De middagzon verwarmde hem terwijl hij op het bankje zat. Het gebed was vandaag extra krachtig geweest en hij had gevoeld dat hij net zo straalde als de zon. Toen hij naar zijn hand keek, zag hij dat die door een dun licht werd omgeven. Jacob glimlachte. Het was begonnen.
Naast de bank zag hij een duif. Die lag op haar zij en de natuur was al bezig haar terug te nemen en tot stof te veranderen. Stijf en vuil lag ze daar, met het witte vlies van de dood over haar ogen. Gespannen boog Jacob zich voorover en bestudeerde de vogel. Het was een teken.
Hij stond op van de bank en ging op zijn hurken naast de duif zit-ten. Teder keek hij naar het beestje. Zijn hand gloeide nu alsof het in zijn gewrichten brandde. Trillend bracht hij de wijsvinger van zijn rechterhand naar de duif en liet die op het warrige verengewaad rus ten. Er gebeurde niets. Hij dreigde overmand te worden door teleurstelling, maar deed zijn best om op de plek te blijven waar de gebeden hem doorgaans brachten. Na een tijdje voer er een huivering door de duif. Vervolgens trilden haar stijve poten. Toen gebeurde alles tegelijk. De glans op de veren kwam terug, het witte vlies over de ogen verdween, ze ging staan en vloog met een krachtige vleugelslag naar de hemel. Jacob glimlachte tevreden.

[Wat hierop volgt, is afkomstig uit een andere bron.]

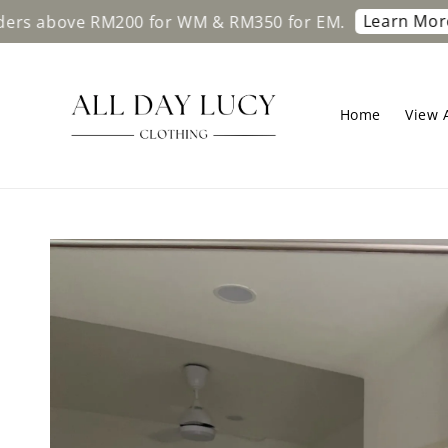
Learn More
ve RM200 for WM & RM350 for EM.
Free s
Home
View A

Dokter Stig Holbrand stond bij een raam dat uitzicht bood op de tuin en keek naar Jacob, samen met Fredrik Nydin, een coassistent die stage liep bij de forensische psychiatrie.

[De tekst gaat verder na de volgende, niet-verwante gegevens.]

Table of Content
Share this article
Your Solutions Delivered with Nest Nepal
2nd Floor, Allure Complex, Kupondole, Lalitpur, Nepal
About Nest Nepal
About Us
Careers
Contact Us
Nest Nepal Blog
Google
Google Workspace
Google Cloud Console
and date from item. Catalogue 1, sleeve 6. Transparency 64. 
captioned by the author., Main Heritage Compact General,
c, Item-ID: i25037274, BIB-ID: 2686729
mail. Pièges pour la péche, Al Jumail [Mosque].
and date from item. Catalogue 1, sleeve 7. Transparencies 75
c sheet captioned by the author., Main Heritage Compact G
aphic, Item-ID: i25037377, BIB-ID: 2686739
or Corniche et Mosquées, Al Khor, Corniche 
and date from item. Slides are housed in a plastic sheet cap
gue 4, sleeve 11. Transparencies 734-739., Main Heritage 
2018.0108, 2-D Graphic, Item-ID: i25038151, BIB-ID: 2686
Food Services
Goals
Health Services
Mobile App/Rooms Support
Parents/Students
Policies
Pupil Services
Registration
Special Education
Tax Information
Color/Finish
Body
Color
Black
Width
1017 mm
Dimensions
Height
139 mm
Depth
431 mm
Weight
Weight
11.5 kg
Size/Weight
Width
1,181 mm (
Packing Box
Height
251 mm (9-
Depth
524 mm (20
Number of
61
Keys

‘Dat is Jacob Hult. Hij is een beetje een speciaal geval. Hij heeft twee meisjes mishandeld om te zien of hij ze kon genezen. Ze zijn aan hun verwondingen bezweken en hij is wegens moord veroordeeld. Maar hij kon het forensisch-psychiatrisch onderzoek niet aan en heeft bovendien een hersentumor die niet meer behandelbaar is.’
‘Hoe lang geven ze hem nog?’ vroeg de coassistent. Hij zag in dat het een tragisch verhaal was, maar vond het ook buitengewoon spannend.

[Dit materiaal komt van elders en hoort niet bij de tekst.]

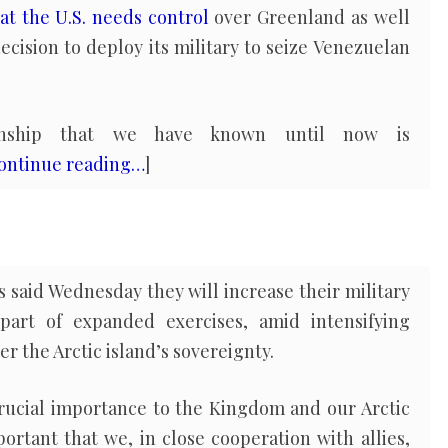
at the U.S. needs control
over Greenland as well
decision to deploy its military to seize Venezuelan
tionship that we have known until now is
ontinue reading…
]
 said Wednesday they will increase their military
art of expanded exercises, amid intensifying
 the Arctic island’s sovereignty.
f crucial importance to the Kingdom and our Arctic
mportant that we, in close cooperation with allies,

‘Zo’n zes maanden. Hij beweert dat hij zichzelf zal kunnen genezen en zit grote delen van de dag te mediteren. We laten hem zijn gang gaan. Hij doet er niemand kwaad mee.’
‘Maar wat doet hij nu dan?’
‘Tja, ik zeg niet dat hij zich soms niet wat vreemd gedraagt.’ Dokter Holbrand tuurde naar buiten en hield zijn hand boven zijn ogen om beter te kunnen zien. ‘Ik geloof dat hij een duif omhoog gooit. Maar ach, die was gelukkig al dood,’ zei hij droog.
Ze liepen door naar de volgende patiënt.